◆ What you will do
One figure is the expected answer: how many lines in the listing contain "Radis".

◆ Given information
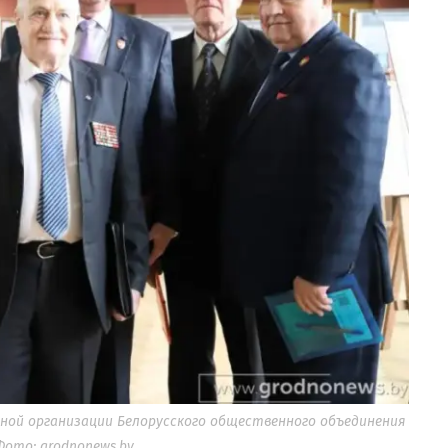
ой организации Белорусского общественного объединения
Фото: grodnonews.by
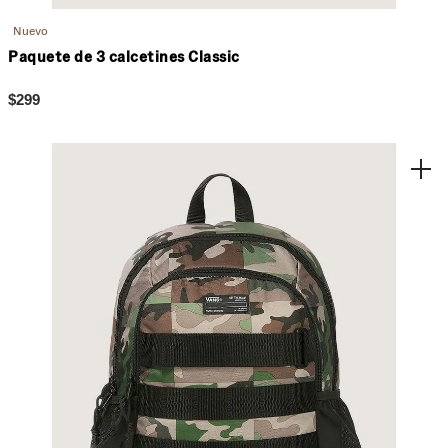
Nuevo
Paquete de 3 calcetines Classic
$299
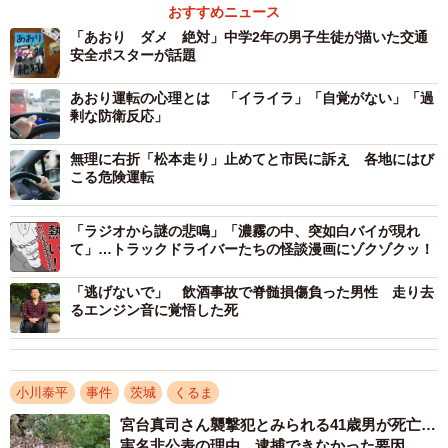
起訴された事件は、妨害運転罪ができる前の事件であるか
おすすめニュース
ら、当然ながら適用されない」と説明した。同事件を契機
「あおり ダメ 絶対」中学2年の男子生徒が描いた交通
安全ポスターが話題
に生まれた新たな罰則が、皮肉にも当の被告には適用され
ないという結果になった。
あおり運転の心理とは 「イライラ」「自覚がない」「過
剰な防衛反応」
無理に右折「松本走り」止めてと市民に訴え 各地にはび
こる危険運転
「ラジオから謎の悲鳴」「濃霧の中、突如白バイが現れ
て」…トラックドライバーたちの怪談漫画にゾクゾクッ！
「逃げないで」 飲酒事故で脊髄損傷負った男性 走り去
るエンジン音に覚悟した死
小川泰平
事件
茨城
くるま
宮台真司さん襲撃犯とみられる41歳男が死亡…
実名非公表の理由、逮捕できなかった要因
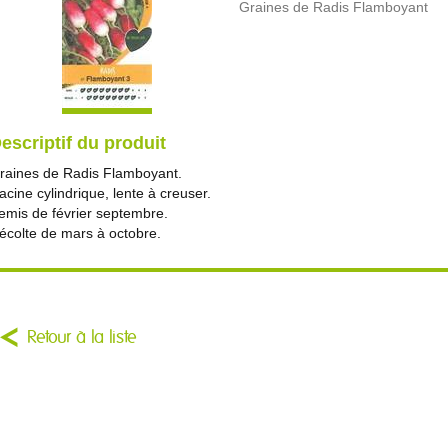
Graines de Radis Flamboyant
escriptif du produit
raines de Radis Flamboyant.
acine cylindrique, lente à creuser.
emis de février septembre.
écolte de mars à octobre.
Retour à la liste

◆ Task output
2